The Art of Saying Yes and No

"MiniMaxim: Until someone has repeatedly said no and adamantly refuses another word on the subject,
they are in the process of saying yes and don't know it."
 
~ Dee Hock in Birth of the Chaordic Age
 
The next learning edge that surfaced on my own chaordic path was around what I started to refer to as Chaordic Dynamics: how do we lead a chaordic system? Funnily enough, the insights that helped me on the way I discovered in a practice that I left behind awhile ago: the world of (impro) theatre.
 
Patricia Ryan Madson wrote a book titled Improv Wisdom. She reminds us that that being alive, hence being a chaordic system, is like riding a bicycle: we always feel a little off-balance and insecure, but 'in the act of balancing we come alive'.
 
After years of experience with improvisation theatre, Madson offers this book in which she highlights 13 strategies that she discovered in her practice.
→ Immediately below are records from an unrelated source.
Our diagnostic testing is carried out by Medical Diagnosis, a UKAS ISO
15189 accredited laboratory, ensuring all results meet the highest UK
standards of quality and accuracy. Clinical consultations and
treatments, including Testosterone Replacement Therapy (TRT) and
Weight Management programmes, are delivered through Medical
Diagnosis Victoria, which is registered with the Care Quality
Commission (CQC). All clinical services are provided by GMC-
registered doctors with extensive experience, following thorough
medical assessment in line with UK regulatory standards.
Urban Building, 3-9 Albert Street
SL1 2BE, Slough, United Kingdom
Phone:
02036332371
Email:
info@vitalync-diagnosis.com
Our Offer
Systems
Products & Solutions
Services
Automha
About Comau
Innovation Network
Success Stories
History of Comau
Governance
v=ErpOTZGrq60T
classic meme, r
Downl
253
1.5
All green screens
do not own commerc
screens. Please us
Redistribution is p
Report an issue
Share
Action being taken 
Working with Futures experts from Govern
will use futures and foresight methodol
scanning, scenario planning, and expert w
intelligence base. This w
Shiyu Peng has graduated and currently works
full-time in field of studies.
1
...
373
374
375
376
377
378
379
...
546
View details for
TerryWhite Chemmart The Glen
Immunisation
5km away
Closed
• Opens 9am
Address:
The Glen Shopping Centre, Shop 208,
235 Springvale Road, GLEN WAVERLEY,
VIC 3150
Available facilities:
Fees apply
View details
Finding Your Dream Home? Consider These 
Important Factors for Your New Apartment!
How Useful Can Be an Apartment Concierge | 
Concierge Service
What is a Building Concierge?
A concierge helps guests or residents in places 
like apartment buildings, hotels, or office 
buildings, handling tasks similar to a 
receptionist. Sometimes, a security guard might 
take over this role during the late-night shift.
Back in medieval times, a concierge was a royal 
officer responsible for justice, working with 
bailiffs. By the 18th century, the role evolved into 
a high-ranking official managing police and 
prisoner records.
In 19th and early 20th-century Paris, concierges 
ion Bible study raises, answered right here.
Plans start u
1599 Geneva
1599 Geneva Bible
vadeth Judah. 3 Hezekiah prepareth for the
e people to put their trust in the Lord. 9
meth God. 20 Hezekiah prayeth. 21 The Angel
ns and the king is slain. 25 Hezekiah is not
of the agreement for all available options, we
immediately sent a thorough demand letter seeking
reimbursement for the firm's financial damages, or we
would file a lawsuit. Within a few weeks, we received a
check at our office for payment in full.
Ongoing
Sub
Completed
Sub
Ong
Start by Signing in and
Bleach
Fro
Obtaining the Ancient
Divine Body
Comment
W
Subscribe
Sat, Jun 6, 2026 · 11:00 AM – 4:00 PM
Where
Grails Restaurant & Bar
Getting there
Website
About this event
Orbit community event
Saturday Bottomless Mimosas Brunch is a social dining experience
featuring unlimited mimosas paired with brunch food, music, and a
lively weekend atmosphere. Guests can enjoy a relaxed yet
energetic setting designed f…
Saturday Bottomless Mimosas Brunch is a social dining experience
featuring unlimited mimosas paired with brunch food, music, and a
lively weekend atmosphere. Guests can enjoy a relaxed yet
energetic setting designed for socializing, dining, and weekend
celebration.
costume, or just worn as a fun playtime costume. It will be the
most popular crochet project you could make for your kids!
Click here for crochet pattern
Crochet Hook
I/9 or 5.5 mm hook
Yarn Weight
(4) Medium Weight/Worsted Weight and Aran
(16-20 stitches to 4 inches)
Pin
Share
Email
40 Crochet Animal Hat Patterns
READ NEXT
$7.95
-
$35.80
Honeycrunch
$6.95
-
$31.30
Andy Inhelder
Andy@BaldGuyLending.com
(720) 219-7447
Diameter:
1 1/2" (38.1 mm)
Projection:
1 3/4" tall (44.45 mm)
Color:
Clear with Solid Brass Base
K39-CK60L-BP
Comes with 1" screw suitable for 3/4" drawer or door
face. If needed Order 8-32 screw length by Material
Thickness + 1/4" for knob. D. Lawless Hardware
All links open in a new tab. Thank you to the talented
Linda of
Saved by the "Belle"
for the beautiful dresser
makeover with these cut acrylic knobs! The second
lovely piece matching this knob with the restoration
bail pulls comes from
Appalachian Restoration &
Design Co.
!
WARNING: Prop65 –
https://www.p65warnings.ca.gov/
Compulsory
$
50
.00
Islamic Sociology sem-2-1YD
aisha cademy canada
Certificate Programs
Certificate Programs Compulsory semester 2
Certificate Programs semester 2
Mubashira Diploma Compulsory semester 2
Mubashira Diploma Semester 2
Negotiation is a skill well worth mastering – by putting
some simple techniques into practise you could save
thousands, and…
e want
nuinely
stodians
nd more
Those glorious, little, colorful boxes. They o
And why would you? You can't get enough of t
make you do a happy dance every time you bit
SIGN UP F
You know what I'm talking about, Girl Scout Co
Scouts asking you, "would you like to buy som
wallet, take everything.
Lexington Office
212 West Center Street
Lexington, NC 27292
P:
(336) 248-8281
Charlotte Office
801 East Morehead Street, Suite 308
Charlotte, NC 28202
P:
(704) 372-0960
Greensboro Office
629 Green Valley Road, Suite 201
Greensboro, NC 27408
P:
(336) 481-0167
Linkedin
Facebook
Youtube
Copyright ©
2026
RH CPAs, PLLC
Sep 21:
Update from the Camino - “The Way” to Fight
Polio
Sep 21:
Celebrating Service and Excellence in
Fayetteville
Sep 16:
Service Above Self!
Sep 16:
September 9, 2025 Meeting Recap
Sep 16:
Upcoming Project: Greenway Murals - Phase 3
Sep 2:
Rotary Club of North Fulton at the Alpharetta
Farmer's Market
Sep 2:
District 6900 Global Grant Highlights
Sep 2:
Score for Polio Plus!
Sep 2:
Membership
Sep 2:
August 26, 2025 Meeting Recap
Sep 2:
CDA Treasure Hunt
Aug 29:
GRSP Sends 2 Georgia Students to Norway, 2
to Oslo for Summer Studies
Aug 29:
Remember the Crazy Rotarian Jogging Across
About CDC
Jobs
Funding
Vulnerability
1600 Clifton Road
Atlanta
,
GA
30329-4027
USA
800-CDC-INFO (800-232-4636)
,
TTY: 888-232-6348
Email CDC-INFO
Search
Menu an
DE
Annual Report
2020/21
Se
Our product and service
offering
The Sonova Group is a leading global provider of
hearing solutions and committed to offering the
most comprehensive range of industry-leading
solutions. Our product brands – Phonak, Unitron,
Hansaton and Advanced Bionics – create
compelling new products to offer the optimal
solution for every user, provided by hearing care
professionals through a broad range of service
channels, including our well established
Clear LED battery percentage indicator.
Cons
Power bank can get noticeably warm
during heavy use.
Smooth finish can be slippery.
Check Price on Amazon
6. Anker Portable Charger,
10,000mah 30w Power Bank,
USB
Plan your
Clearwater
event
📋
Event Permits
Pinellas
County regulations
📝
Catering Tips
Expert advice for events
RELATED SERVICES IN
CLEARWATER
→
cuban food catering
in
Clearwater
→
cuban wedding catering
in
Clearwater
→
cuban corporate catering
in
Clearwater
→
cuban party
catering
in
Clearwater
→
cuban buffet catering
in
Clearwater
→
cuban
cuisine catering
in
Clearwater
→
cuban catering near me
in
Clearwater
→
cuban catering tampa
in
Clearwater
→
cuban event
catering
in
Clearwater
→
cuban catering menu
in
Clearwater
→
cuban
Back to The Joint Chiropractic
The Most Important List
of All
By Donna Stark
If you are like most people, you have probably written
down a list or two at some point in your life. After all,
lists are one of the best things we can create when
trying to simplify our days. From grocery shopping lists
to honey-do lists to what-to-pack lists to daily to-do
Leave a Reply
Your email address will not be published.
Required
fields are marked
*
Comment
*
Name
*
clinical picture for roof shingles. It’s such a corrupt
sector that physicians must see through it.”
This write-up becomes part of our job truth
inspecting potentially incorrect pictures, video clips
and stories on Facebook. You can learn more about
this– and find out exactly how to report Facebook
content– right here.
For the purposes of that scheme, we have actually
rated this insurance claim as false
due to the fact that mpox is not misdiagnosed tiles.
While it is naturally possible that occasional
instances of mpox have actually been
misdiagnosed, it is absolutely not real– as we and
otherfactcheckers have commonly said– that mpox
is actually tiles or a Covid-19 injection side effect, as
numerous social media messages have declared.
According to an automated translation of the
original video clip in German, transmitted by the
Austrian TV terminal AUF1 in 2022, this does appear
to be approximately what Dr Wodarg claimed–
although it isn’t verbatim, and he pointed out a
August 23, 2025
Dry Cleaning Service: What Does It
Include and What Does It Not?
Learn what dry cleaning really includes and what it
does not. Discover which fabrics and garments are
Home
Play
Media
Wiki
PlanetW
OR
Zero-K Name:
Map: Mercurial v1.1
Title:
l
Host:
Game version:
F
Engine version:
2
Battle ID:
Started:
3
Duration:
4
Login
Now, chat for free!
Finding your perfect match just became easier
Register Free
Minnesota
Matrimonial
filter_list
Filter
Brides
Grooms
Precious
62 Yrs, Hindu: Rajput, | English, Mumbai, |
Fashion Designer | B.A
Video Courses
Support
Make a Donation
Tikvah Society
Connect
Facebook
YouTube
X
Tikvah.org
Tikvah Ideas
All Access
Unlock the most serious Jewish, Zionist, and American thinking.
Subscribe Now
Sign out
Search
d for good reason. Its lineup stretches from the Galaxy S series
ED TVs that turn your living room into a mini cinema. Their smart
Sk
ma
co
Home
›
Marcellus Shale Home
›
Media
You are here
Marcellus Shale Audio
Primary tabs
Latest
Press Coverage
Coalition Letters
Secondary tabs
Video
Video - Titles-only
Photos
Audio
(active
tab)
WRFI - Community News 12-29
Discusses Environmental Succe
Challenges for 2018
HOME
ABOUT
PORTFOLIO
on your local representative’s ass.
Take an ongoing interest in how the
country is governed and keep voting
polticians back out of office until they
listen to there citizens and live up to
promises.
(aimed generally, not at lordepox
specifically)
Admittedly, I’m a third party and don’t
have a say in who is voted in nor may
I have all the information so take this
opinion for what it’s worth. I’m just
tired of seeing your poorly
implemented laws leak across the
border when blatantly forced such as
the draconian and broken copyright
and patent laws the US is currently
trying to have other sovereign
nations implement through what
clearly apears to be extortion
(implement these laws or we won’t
They are an irresistable invitation to lighten up, look around and live a chaordic life and can be summarised as The Art of Saying Yes. As she puts it herself: "Life is something we all make up as we go along. No matter how carefully we formulate a "script", it is bound to change when we interact with people with scripts of their own".
 
I understand those 'scripts' to be the patterns of our behaviour and underlying value systems. And as with chaordic systems, The Art of Saying Yes must be balanced with a healthy practice of The Art of Saying No.
 
Where the YES - strategies help us to embrace chaos, experience versatility, step into not-knowing, the NO - strategies come in useful for bringing focus and clarity, build structures and rely on what we already know.
 
And then I saw this video clip...
 
 
 
...and I realised that what gets in the way the most of our authentic ability to lead and to follow, are our fears and limiting beliefs. Therefore a clear next step in my work became to not only design chaordic systems, but to also support people in these systems to lead and to follow by practising the simple strategies of Yes and No. And, in that practice to redirect their fears and limiting beliefs from something that was moving them closer to stifling control or apathy, to a chaordic rhythm of emergence.